= WORK REQUEST =
From the line that contains "Phân hiệu Gia Lai" to the final line below, both included, print each line exactly and skip the pictures.

[Page-level text extractions]
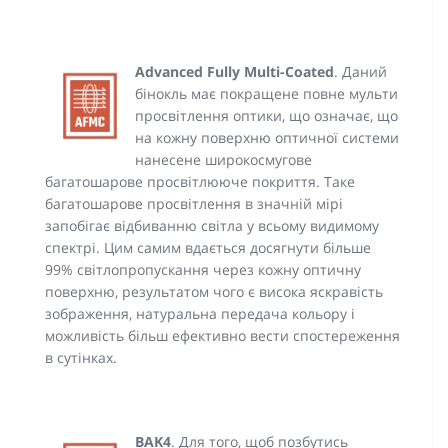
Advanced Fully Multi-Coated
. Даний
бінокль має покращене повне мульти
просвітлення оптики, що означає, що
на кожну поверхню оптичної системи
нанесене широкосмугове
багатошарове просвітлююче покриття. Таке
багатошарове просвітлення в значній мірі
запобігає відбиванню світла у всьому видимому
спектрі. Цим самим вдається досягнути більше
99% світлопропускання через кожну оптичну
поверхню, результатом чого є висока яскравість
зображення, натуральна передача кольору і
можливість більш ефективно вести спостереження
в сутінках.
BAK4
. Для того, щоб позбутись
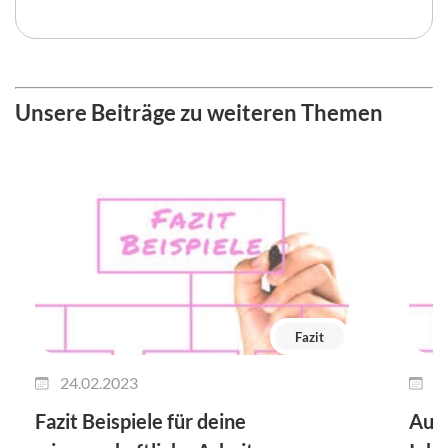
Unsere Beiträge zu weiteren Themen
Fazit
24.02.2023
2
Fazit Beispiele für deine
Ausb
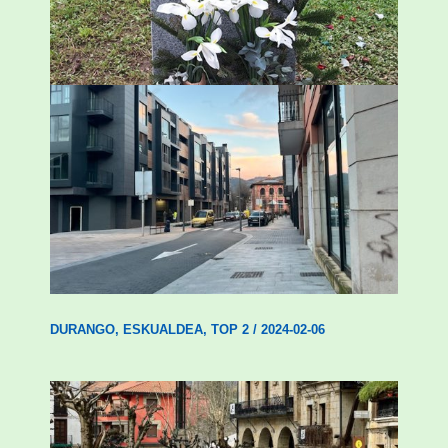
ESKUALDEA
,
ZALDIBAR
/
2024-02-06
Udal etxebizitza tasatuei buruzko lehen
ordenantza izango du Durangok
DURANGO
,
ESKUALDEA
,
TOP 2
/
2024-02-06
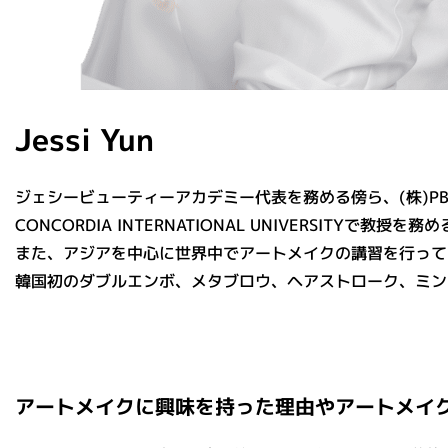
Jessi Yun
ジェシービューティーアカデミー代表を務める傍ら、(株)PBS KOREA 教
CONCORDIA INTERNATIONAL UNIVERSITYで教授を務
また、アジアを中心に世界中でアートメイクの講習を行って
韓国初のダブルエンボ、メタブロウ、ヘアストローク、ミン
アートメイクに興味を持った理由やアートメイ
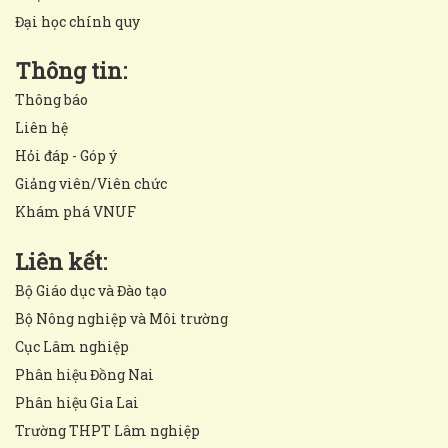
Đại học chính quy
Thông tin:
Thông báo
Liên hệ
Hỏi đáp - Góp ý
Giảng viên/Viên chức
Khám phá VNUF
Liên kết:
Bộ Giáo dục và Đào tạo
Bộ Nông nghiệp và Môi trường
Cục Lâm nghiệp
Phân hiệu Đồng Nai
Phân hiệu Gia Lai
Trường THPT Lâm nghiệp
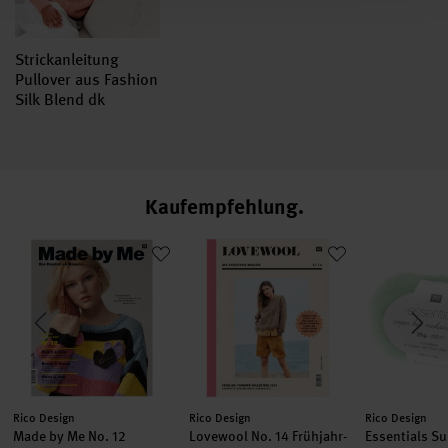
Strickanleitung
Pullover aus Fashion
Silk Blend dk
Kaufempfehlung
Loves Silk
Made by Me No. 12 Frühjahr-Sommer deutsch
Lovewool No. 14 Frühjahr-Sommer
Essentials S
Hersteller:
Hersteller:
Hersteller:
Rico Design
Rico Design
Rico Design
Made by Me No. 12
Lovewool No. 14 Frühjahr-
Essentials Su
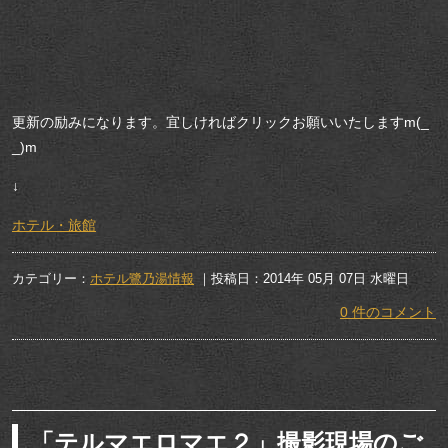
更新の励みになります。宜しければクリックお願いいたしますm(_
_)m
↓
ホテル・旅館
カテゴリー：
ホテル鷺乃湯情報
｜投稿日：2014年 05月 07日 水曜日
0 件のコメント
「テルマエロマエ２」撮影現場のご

= OUTPUT =
Phân hiệu Gia Lai
Trường THPT Lâm nghiệp
Strickanleitung
Pullover aus Fashion
Silk Blend dk
Kaufempfehlung
Loves Silk
Made by Me No. 12 Frühjahr-Sommer deutsch
Lovewool No. 14 Frühjahr-Sommer
Essentials S
Hersteller:
Hersteller:
Hersteller:
Rico Design
Rico Design
Rico Design
Made by Me No. 12
Lovewool No. 14 Frühjahr-
Essentials Su
更新の励みになります。宜しければクリックお願いいたしますm(_
_)m
↓
ホテル・旅館
カテゴリー：
ホテル鷺乃湯情報
｜投稿日：2014年 05月 07日 水曜日
0 件のコメント
「テルマエロマエ２」撮影現場のご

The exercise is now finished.